Title: Lost Southern railway locomotive in river
Post by: nickco201 on March 14, 2011, 12:26:32 AM
  I know this is crazy but I have heard several strong rumors about a Southern railway locomotive  overturned many years ago and is in the river along the NS mainline a little west of Asheville. It is most likely burried in the mud, but I was wondering if anyone could elaborate on this
   Also I've heard several people talk about a hudson or possibly a pacific in the woods or possibly a barn in Ohio.  Anyone heard this ?
   I don't want to open a rumor mill thing here, but would be interested if anyone had heard about any of these. I know that they are both probably not true, and am not trying to say they are, but I am just curious about them, or any other similar types of " lost " engines.
Title: Re: Lost Southern railway locomotive in river
Post by: r0bert on March 14, 2011, 02:14:19 AM
I don't know about that one, but I do know there is one from 1855, in the Gasconade river, at Gasconade, Missouri, about ten miles from my house.
story here
http://cprr.org/Museum/Gasconade_Disaster.html (http://cprr.org/Museum/Gasconade_Disaster.html)
The corps of engineers dragged the wreckage out of the channel along the east bank, left it there, and there it remains.
You can still see it when the river is really low, but if you didn't know it was a locomotive, you would never be able to guess what it was from whats still there.
Title: Re: Lost Southern railway locomotive in river
Post by: Woody Elmore on March 14, 2011, 06:53:19 PM
The Great Smokey Mountain RR (a tourist operation) runs in Western North Carolina on former SRy track. They don't operate in the Asheville area but I bet that someone there could help you with the engine in the river rumor.
Title: Re: Lost Southern railway locomotive in river
Post by: richg on March 14, 2011, 08:54:34 PM
All I could find of engines in NC is one buried under a road and is not a Southern loco.

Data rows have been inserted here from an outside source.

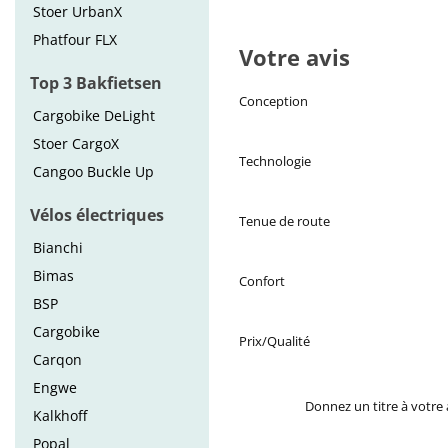
Stoer UrbanX
Phatfour FLX
Votre avis
Top 3 Bakfietsen
Conception
Cargobike DeLight
Stoer CargoX
Technologie
Cangoo Buckle Up
Vélos électriques
Tenue de route
Bianchi
Bimas
Confort
BSP
Cargobike
Prix/Qualité
Carqon
Engwe
Donnez un titre à votre 
Kalkhoff
Popal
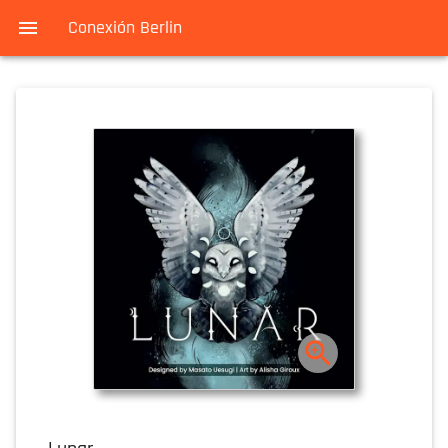
Conexión Berlin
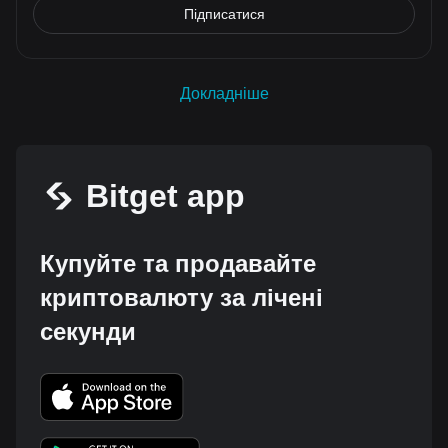
Підписатися
Докладніше
Bitget app
Купуйте та продавайте
криптовалюту за лічені
секунди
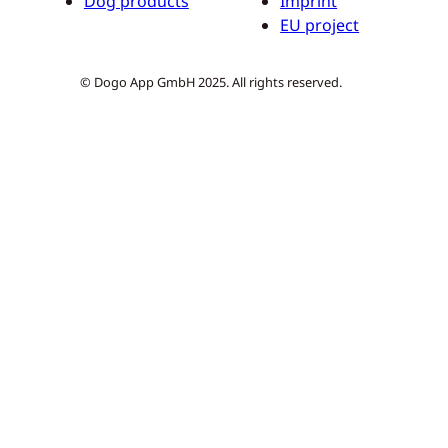
Dog products
Imprint
EU project
© Dogo App GmbH 2025. All rights reserved.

119      0-4-4T   4'-8½"   NYE(WACC)   under intersection of US301 & 186, Garysburg, NC   buried   Rhode Island Locomotive Co., 1879, CN 750 burried in 1933

http://www.steamlocomotive.com/lists/USA.shtml

Rich
Title: Re: Lost Southern railway locomotive in river
Post by: richg on March 14, 2011, 09:15:25 PM
Interesting on what you can find in some searches.

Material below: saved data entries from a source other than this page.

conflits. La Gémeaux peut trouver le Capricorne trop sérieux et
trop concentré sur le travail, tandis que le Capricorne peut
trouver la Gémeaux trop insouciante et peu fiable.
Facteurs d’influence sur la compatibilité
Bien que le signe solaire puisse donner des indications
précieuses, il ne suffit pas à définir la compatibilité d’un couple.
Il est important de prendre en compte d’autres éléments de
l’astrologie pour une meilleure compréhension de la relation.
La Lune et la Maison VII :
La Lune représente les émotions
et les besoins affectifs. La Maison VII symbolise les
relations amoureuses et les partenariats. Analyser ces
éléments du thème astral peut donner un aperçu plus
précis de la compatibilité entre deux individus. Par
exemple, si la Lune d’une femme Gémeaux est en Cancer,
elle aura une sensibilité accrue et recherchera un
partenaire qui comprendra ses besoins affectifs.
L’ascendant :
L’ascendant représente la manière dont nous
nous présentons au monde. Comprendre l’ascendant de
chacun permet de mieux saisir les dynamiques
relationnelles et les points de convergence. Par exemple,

http://en.wikipedia.org/wiki/Church_Hill_Tunnel

Rich
Title: Re: Lost Southern railway locomotive in river
Post by: GRZ on March 16, 2011, 04:59:09 PM
  there is a boston&maine 2-6-0- in the river in HANOVER N.H.found while looking for a drowned DARTMOUTH studant, in the late 70s grz
Title: Re: Lost Southern railway locomotive in river
Post by: Guilford Guy on March 16, 2011, 08:44:04 PM
Most of those stories are rumors. I'm extremely skeptical as to another surviving B&M 2-6-0 in a river because Harry Frye, a big B&M historian has discounted these stories. There is a B&M 4-6-2 in the Piscataqua River in Portsmouth, that plunged off the open drawbridge in the 1930s. The locomotive number is 3666.
Title: Re: Lost Southern railway locomotive in river
Post by: richg on March 16, 2011, 08:51:36 PM
Put links to articles. Helps sometimes when trying to research rumors.

Rich
Title: Re: Lost Southern railway locomotive in river
Post by: NWsteam on March 16, 2011, 11:01:45 PM
I'm from Ohio and have never heard of the pacific in a barn. But this is cool and will be the next great attraction for steam fans in Ohio...
http://www.ageofsteamroundhouse.com/index.html (http://www.ageofsteamroundhouse.com/index.html)
Title: Re: Lost Southern railway locomotive in river
Post by: Doneldon on March 17, 2011, 03:00:11 PM
NWSteam-

You are so right. The web site alone is worth the cost of admission. I'm trying hard to justify a trip to Ohio to see it. That's not so easy when I'm retired and can't pretend I'm going to do training (no pun intended) or something. Maybe I'll tack it on a trip to see my family in southern Michigan.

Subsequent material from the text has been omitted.